The cargo will be used by First Gen’s gas-fired power plants in the First Gen Clean Energy Complex in Batangas province.
“We just awarded one the other day to Shell….But we still always buy spot. For me, I think at some point, the country really wants to get the best benefit of LNG. Long-term contracting is better because you can go to the market, to the LNG suppliers and say, this is my amount, it’s big, it can be over a certain term, a much longer term,” First Gen chairman Federico Lopez said at the sidelines of the Net Zero Conference 2024 in Makati City.

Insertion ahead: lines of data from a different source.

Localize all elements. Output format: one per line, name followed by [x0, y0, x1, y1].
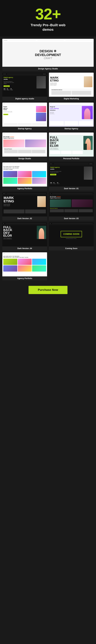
demo-coming-soon[interactable]: COMING SOON Something amazing is coming.…: [49, 222, 94, 250]
demo-thumb-startup2: MagicalAxiro StartupSolution Brand Strat…: [49, 102, 94, 127]
demo-thumb-dark4: FULLBACKDEVELOR I CRAFT WONDERFULDIGITAL…: [2, 222, 47, 246]
mock-nav-digital: [2, 72, 47, 76]
demo-dark4[interactable]: FULLBACKDEVELOR I CRAFT WONDERFULDIGITAL…: [2, 222, 47, 250]
hero-number: 32+: [3, 6, 93, 22]
demo-label-agency2: Agency Portfolio: [2, 276, 47, 280]
demo-dark2[interactable]: MARKETING WE ARE LEADINGMARKETING ANDDIG…: [2, 192, 47, 220]
demo-portfolio[interactable]: FULLBACKDEVELOR I CRAFT WONDERFULDIGITAL…: [49, 132, 94, 160]
demo-design-studio[interactable]: We Design Unique Digital Experience Sele…: [2, 132, 47, 160]
demo-label-design-studio: Design Studio: [2, 156, 47, 160]
portfolio-hero-image: [83, 136, 93, 150]
demo-label-dark1: Dark Version .01: [49, 186, 94, 190]
demo-thumb-dark1: Digital agencystudio We create the poten…: [49, 162, 94, 186]
mock-nav-dark2: [2, 192, 47, 195]
dark4-hero-image: [37, 226, 46, 239]
marketing-hero: MARKETING WE ARE LEADINGMARKETING ANDDIG…: [49, 75, 94, 88]
demo-agency2[interactable]: WE WORK WITH TOP BRANDSAND INDUSTRY & WE…: [2, 252, 47, 280]
hero-section: 32+ Trendy Pre–Built web demos: [0, 0, 96, 36]
demo-thumb-startup1: Digitalagencystudio We create the potent…: [2, 102, 47, 127]
mock-nav-dark4: [2, 222, 47, 225]
dark2-hero-image: [37, 196, 46, 207]
demo-label-digital: Digital agency studio: [2, 97, 47, 101]
demo-label-startup1: Startup Agency: [2, 127, 47, 131]
demo-design-agency-studio[interactable]: DESIGN ✳ DEVELOPMENT CRAFT Design Agency…: [2, 39, 94, 71]
mock-nav-agency: [2, 162, 47, 165]
demo-label-marketing: Digital Marketing: [49, 97, 94, 101]
demo-marketing[interactable]: MARKETING WE ARE LEADINGMARKETING ANDDIG…: [49, 72, 94, 101]
demo-startup2[interactable]: MagicalAxiro StartupSolution Brand Strat…: [49, 102, 94, 131]
demo-label-startup2: Startup Agency: [49, 127, 94, 131]
demo-label-agency: Agency Portfolio: [2, 186, 47, 190]
mock-nav-dark3: [49, 192, 94, 195]
demo-label-portfolio: Personal Portfolio: [49, 156, 94, 160]
coming-soon-text: COMING SOON: [61, 231, 82, 237]
das-body: DESIGN ✳ DEVELOPMENT CRAFT: [2, 42, 94, 67]
demo-thumb-agency: WE WORK WITH TOP BRANDSAND INDUSTRY & WE…: [2, 162, 47, 186]
mock-nav-startup1: [2, 102, 47, 105]
mock-nav-startup2: [49, 102, 94, 105]
demo-thumb-agency2: WE WORK WITH TOP BRANDSAND INDUSTRY & WE…: [2, 252, 47, 276]
mock-nav-dark1: [49, 162, 94, 165]
demo-label-dark3: Dark Version .03: [49, 216, 94, 220]
demo-label-dark4: Dark Version .04: [2, 246, 47, 250]
demo-agency[interactable]: WE WORK WITH TOP BRANDSAND INDUSTRY & WE…: [2, 162, 47, 190]
mock-nav-agency2: [2, 252, 47, 255]
marketing-hero-image: [84, 76, 92, 87]
demos-grid: DESIGN ✳ DEVELOPMENT CRAFT Design Agency…: [0, 36, 96, 283]
digital-hero-image: [36, 76, 46, 88]
mock-nav-marketing: [49, 72, 94, 75]
startup1-hero-img: [36, 106, 46, 112]
mock-nav-das: [2, 39, 94, 42]
mock-nav-coming: [49, 222, 94, 225]
demo-dark1[interactable]: Digital agencystudio We create the poten…: [49, 162, 94, 190]
demo-digital-agency[interactable]: Digital agencystudio We create the poten…: [2, 72, 47, 101]
demo-thumb-dark2: MARKETING WE ARE LEADINGMARKETING ANDDIG…: [2, 192, 47, 216]
demo-thumb-portfolio: FULLBACKDEVELOR I CRAFT WONDERFULDIGITAL…: [49, 132, 94, 156]
demo-label-dark2: Dark Version .02: [2, 216, 47, 220]
demo-label-das: Design Agency Studio: [2, 67, 94, 71]
demo-label-coming: Coming Soon: [49, 246, 94, 250]
das-title: DESIGN ✳ DEVELOPMENT CRAFT: [35, 49, 61, 60]
demo-thumb-digital: Digital agencystudio We create the poten…: [2, 72, 47, 97]
demo-thumb-das: DESIGN ✳ DEVELOPMENT CRAFT: [2, 39, 94, 67]
demo-dark3[interactable]: We Design Unique Digital Experience Sele…: [49, 192, 94, 220]
demo-thumb-dark3: We Design Unique Digital Experience Sele…: [49, 192, 94, 216]
mock-nav-pf: [49, 132, 94, 135]
hero-subtitle: Trendy Pre–Built web demos: [3, 23, 93, 32]
demo-startup1[interactable]: Digitalagencystudio We create the potent…: [2, 102, 47, 131]
purchase-section: Purchase Now: [0, 283, 96, 297]
demo-thumb-marketing: MARKETING WE ARE LEADINGMARKETING ANDDIG…: [49, 72, 94, 97]
purchase-button[interactable]: Purchase Now: [28, 286, 68, 294]
mock-nav-ds: [2, 132, 47, 135]
demo-thumb-design-studio: We Design Unique Digital Experience Sele…: [2, 132, 47, 156]
dark1-hero-image: [84, 166, 92, 180]
startup2-hero-image: [82, 106, 93, 119]
demo-thumb-coming: COMING SOON Something amazing is coming.…: [49, 222, 94, 246]
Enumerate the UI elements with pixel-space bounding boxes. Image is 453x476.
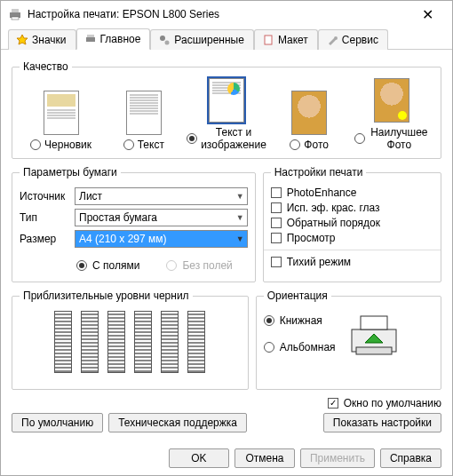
opt-redeye[interactable]: Исп. эф. крас. глаз: [271, 202, 433, 214]
quality-option-best-photo[interactable]: Наилучшее Фото: [354, 78, 429, 151]
tab-service[interactable]: Сервис: [318, 29, 388, 50]
checkbox-label: Тихий режим: [287, 256, 351, 268]
tab-advanced[interactable]: Расширенные: [150, 29, 254, 50]
thumb-draft: [44, 91, 79, 135]
svg-rect-8: [265, 36, 272, 44]
print-options-legend: Настройки печати: [271, 166, 367, 178]
ink-bars: [20, 307, 241, 382]
quality-option-photo[interactable]: Фото: [272, 91, 346, 151]
ink-bar: [107, 311, 125, 373]
window-title: Настройка печати: EPSON L800 Series: [28, 8, 409, 20]
svg-rect-5: [87, 35, 94, 37]
svg-rect-4: [86, 37, 95, 42]
radio-with-margins[interactable]: [76, 260, 87, 271]
radio-label: Книжная: [280, 314, 322, 327]
show-settings-button[interactable]: Показать настройки: [323, 413, 441, 432]
titlebar: Настройка печати: EPSON L800 Series ✕: [1, 1, 452, 28]
svg-point-7: [165, 41, 170, 45]
svg-point-6: [160, 36, 165, 41]
radio-text-image[interactable]: [187, 133, 197, 144]
wrench-icon: [326, 34, 338, 46]
radio-label: С полями: [92, 259, 139, 272]
printer-icon: [84, 33, 97, 45]
close-button[interactable]: ✕: [409, 6, 445, 23]
paper-group: Параметры бумаги Источник Лист▼ Тип Прос…: [12, 166, 256, 282]
quality-option-text[interactable]: Текст: [107, 91, 181, 151]
main-panel: Качество Черновик Текст Текст и изображе…: [1, 50, 452, 440]
margins-borderless: Без полей: [166, 259, 232, 272]
source-select[interactable]: Лист▼: [75, 187, 248, 205]
checkbox-quiet[interactable]: [271, 257, 282, 267]
radio-label: Без полей: [182, 259, 232, 272]
svg-rect-10: [361, 316, 387, 329]
thumb-text: [126, 91, 162, 135]
ink-bar: [54, 311, 72, 373]
page-icon: [262, 34, 274, 46]
quality-label: Текст: [138, 139, 164, 151]
svg-rect-1: [12, 9, 19, 12]
quality-option-text-image[interactable]: Текст и изображение: [189, 78, 264, 151]
tab-label: Расширенные: [174, 34, 244, 46]
ok-button[interactable]: OK: [169, 448, 229, 468]
radio-borderless: [166, 260, 177, 271]
checkbox-label: Просмотр: [287, 232, 336, 244]
print-options-group: Настройки печати PhotoEnhance Исп. эф. к…: [263, 166, 441, 282]
size-select[interactable]: A4 (210 x 297 мм)▼: [75, 230, 248, 248]
printer-illustration: [343, 307, 405, 361]
ink-bar: [187, 311, 205, 373]
margins-with[interactable]: С полями: [76, 259, 139, 272]
quality-option-draft[interactable]: Черновик: [24, 91, 99, 151]
tab-label: Главное: [100, 33, 141, 45]
quality-label: Текст и изображение: [201, 126, 266, 151]
cancel-button[interactable]: Отмена: [234, 448, 295, 468]
defaults-button[interactable]: По умолчанию: [12, 413, 103, 432]
checkbox-reverse[interactable]: [271, 218, 282, 228]
radio-best-photo[interactable]: [354, 133, 365, 144]
checkbox-label: PhotoEnhance: [287, 186, 357, 199]
chevron-down-icon: ▼: [236, 213, 244, 222]
tab-main[interactable]: Главное: [76, 28, 151, 50]
checkbox-redeye[interactable]: [271, 202, 282, 213]
chevron-down-icon: ▼: [236, 192, 244, 201]
radio-photo[interactable]: [290, 139, 300, 150]
orientation-portrait[interactable]: Книжная: [264, 314, 336, 327]
print-settings-dialog: Настройка печати: EPSON L800 Series ✕ Зн…: [0, 0, 453, 476]
quality-label: Фото: [304, 139, 329, 151]
type-label: Тип: [20, 211, 69, 224]
tab-layout[interactable]: Макет: [254, 29, 318, 50]
checkbox-label: Исп. эф. крас. глаз: [287, 202, 380, 214]
checkbox-default-window[interactable]: [328, 398, 338, 409]
select-value: A4 (210 x 297 мм): [79, 233, 167, 245]
radio-landscape[interactable]: [264, 342, 274, 353]
tab-icons[interactable]: Значки: [8, 29, 76, 50]
separator: [264, 250, 441, 250]
ink-bar: [81, 311, 99, 373]
orientation-landscape[interactable]: Альбомная: [264, 341, 336, 353]
opt-quiet[interactable]: Тихий режим: [271, 256, 433, 268]
opt-photoenhance[interactable]: PhotoEnhance: [271, 186, 433, 199]
radio-draft[interactable]: [30, 139, 41, 150]
radio-label: Альбомная: [280, 341, 336, 353]
thumb-photo: [291, 91, 327, 135]
checkbox-photoenhance[interactable]: [271, 187, 282, 198]
radio-text[interactable]: [123, 139, 134, 150]
ink-bar: [134, 311, 152, 373]
size-label: Размер: [20, 233, 69, 245]
type-select[interactable]: Простая бумага▼: [75, 209, 248, 226]
help-button[interactable]: Справка: [380, 448, 441, 468]
checkbox-preview[interactable]: [271, 233, 282, 243]
radio-portrait[interactable]: [264, 315, 274, 326]
orientation-group: Ориентация Книжная Альбомная: [256, 290, 441, 390]
opt-preview[interactable]: Просмотр: [271, 232, 433, 244]
ink-bar: [161, 311, 179, 373]
checkbox-label: Обратный порядок: [287, 217, 380, 229]
svg-rect-2: [12, 17, 19, 20]
support-button[interactable]: Техническая поддержка: [108, 413, 247, 432]
quality-group: Качество Черновик Текст Текст и изображе…: [12, 60, 441, 159]
tab-label: Значки: [32, 34, 67, 46]
opt-reverse[interactable]: Обратный порядок: [271, 217, 433, 229]
apply-button[interactable]: Применить: [300, 448, 375, 468]
tab-strip: Значки Главное Расширенные Макет Сервис: [1, 28, 452, 50]
svg-rect-12: [356, 347, 392, 354]
quality-legend: Качество: [20, 60, 72, 73]
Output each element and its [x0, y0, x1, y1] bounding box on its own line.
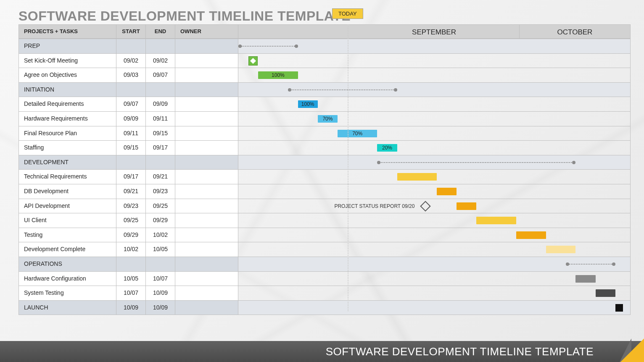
table-row: System Testing10/0710/09: [19, 286, 630, 300]
cell-start: 09/11: [116, 126, 146, 141]
table-row: DB Development09/2109/23: [19, 184, 630, 199]
table-row: OPERATIONS: [19, 257, 630, 271]
cell-start: 10/02: [116, 242, 146, 257]
cell-start: 09/15: [116, 141, 146, 155]
cell-end: 09/25: [146, 199, 175, 213]
col-end: END: [146, 25, 175, 38]
cell-owner: [175, 39, 238, 53]
table-row: UI Client09/2509/29: [19, 213, 630, 228]
cell-name: Agree on Objectives: [19, 68, 116, 82]
cell-start: 09/25: [116, 213, 146, 228]
gantt-cell: 70%: [238, 126, 630, 141]
cell-name: Development Complete: [19, 242, 116, 257]
cell-owner: [175, 155, 238, 170]
cell-owner: [175, 68, 238, 82]
table-row: Testing09/2910/02: [19, 228, 630, 242]
table-row: LAUNCH10/0910/09: [19, 300, 630, 315]
cell-end: 09/17: [146, 141, 175, 155]
cell-name: DEVELOPMENT: [19, 155, 116, 170]
gantt-cell: 100%: [238, 68, 630, 82]
gantt-cell: [238, 155, 630, 170]
task-bar[interactable]: [516, 231, 546, 239]
table-row: API Development09/2309/25PROJECT STATUS …: [19, 199, 630, 213]
today-line: [348, 24, 348, 311]
task-bar[interactable]: [397, 173, 437, 181]
gantt-cell: [238, 286, 630, 300]
task-bar[interactable]: 100%: [258, 71, 298, 79]
cell-start: 09/29: [116, 228, 146, 242]
cell-end: [146, 83, 175, 97]
cell-owner: [175, 286, 238, 300]
cell-start: [116, 83, 146, 97]
table-header: PROJECTS + TASKS START END OWNER SEPTEMB…: [18, 24, 631, 39]
cell-start: 09/02: [116, 54, 146, 68]
gantt-cell: [238, 242, 630, 257]
cell-end: 10/09: [146, 301, 175, 315]
gantt-cell: 20%: [238, 141, 630, 155]
table-row: Agree on Objectives09/0309/07100%: [19, 68, 630, 82]
gantt-cell: [238, 213, 630, 228]
cell-owner: [175, 83, 238, 97]
milestone-icon[interactable]: [615, 304, 623, 312]
gantt-cell: [238, 184, 630, 199]
cell-name: LAUNCH: [19, 301, 116, 315]
cell-owner: [175, 242, 238, 257]
table-row: Hardware Requirements09/0909/1170%: [19, 111, 630, 126]
cell-name: API Development: [19, 199, 116, 213]
annotation-label: PROJECT STATUS REPORT 09/20: [334, 203, 414, 209]
footer-accent-icon: [620, 338, 644, 362]
gantt-cell: [238, 228, 630, 242]
cell-end: 09/02: [146, 54, 175, 68]
task-bar[interactable]: [476, 217, 516, 224]
today-marker-label: TODAY: [332, 8, 363, 19]
table-row: PREP: [19, 39, 630, 53]
task-bar[interactable]: [457, 202, 476, 210]
milestone-icon[interactable]: [248, 56, 258, 66]
task-bar[interactable]: [575, 275, 595, 283]
cell-owner: [175, 301, 238, 315]
task-bar[interactable]: 20%: [377, 144, 397, 152]
task-bar[interactable]: [546, 246, 576, 253]
month-september: SEPTEMBER: [349, 25, 520, 38]
cell-end: 10/02: [146, 228, 175, 242]
gantt-cell: [238, 170, 630, 184]
gantt-cell: [238, 272, 630, 286]
gantt-cell: 70%: [238, 112, 630, 126]
cell-owner: [175, 112, 238, 126]
table-row: Technical Requirements09/1709/21: [19, 169, 630, 184]
cell-end: [146, 155, 175, 170]
cell-end: [146, 257, 175, 271]
table-row: Staffing09/1509/1720%: [19, 140, 630, 155]
task-bar[interactable]: [437, 188, 457, 195]
table-row: DEVELOPMENT: [19, 155, 630, 170]
cell-start: 10/05: [116, 272, 146, 286]
cell-owner: [175, 272, 238, 286]
cell-end: 09/23: [146, 184, 175, 199]
cell-name: Detailed Requirements: [19, 97, 116, 111]
task-bar[interactable]: 70%: [318, 115, 338, 123]
gantt-cell: [238, 83, 630, 97]
cell-end: 10/07: [146, 272, 175, 286]
cell-end: 09/21: [146, 170, 175, 184]
task-bar[interactable]: 70%: [338, 130, 377, 137]
gantt-cell: PROJECT STATUS REPORT 09/20: [238, 199, 630, 213]
cell-end: 09/29: [146, 213, 175, 228]
cell-owner: [175, 213, 238, 228]
cell-owner: [175, 184, 238, 199]
cell-owner: [175, 126, 238, 141]
diamond-icon: [420, 201, 431, 211]
cell-start: 10/07: [116, 286, 146, 300]
gantt-cell: [238, 301, 630, 315]
task-bar[interactable]: [596, 289, 615, 297]
gantt-header: SEPTEMBER OCTOBER: [238, 25, 630, 38]
gantt-cell: [238, 257, 630, 271]
task-bar[interactable]: 100%: [298, 100, 318, 108]
gantt-cell: [238, 39, 630, 53]
cell-name: PREP: [19, 39, 116, 53]
table-body: PREPSet Kick-Off Meeting09/0209/02Agree …: [18, 39, 631, 315]
table-row: Detailed Requirements09/0709/09100%: [19, 97, 630, 111]
cell-start: [116, 39, 146, 53]
cell-name: Hardware Requirements: [19, 112, 116, 126]
group-span: [288, 89, 397, 91]
cell-end: 10/09: [146, 286, 175, 300]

“Right now, we’re just all buying on spot, which can be done, but you know, it’s not the most efficient cost for the country. The country can do better if we all work together. It’s gonna be better for the country,” he said.
First Gen previously issued an invitation to bid for a single LNG cargo through wholly-owned subsidiary First Gen Singapore Pte. Ltd.
This is First Gen’s fifth cargo delivery and is Shell’s second delivery to First Gen, with the delivery window slated on Oct. 14 to Oct. 18, 2024 for 154,500 cubic meters of LNG.
FGEN has a portfolio of four existing gas-fired power plants with a combined capacity of 2,017 megawatts that have been supplied for many years with gas from the Malampaya field, an indigenous offshore gas field.
Other First Gen’s previous suppliers are CNOOC Gas and Power Trading & Marketing Ltd., Trafigura, TotalEnergies Gas and Power Asia Private Ltd.
FGEN LNG owns an interim offshore LNG terminal and executed a five-year time charter party for the charter of the BW Batangas, which will provide LNG storage and regasification services.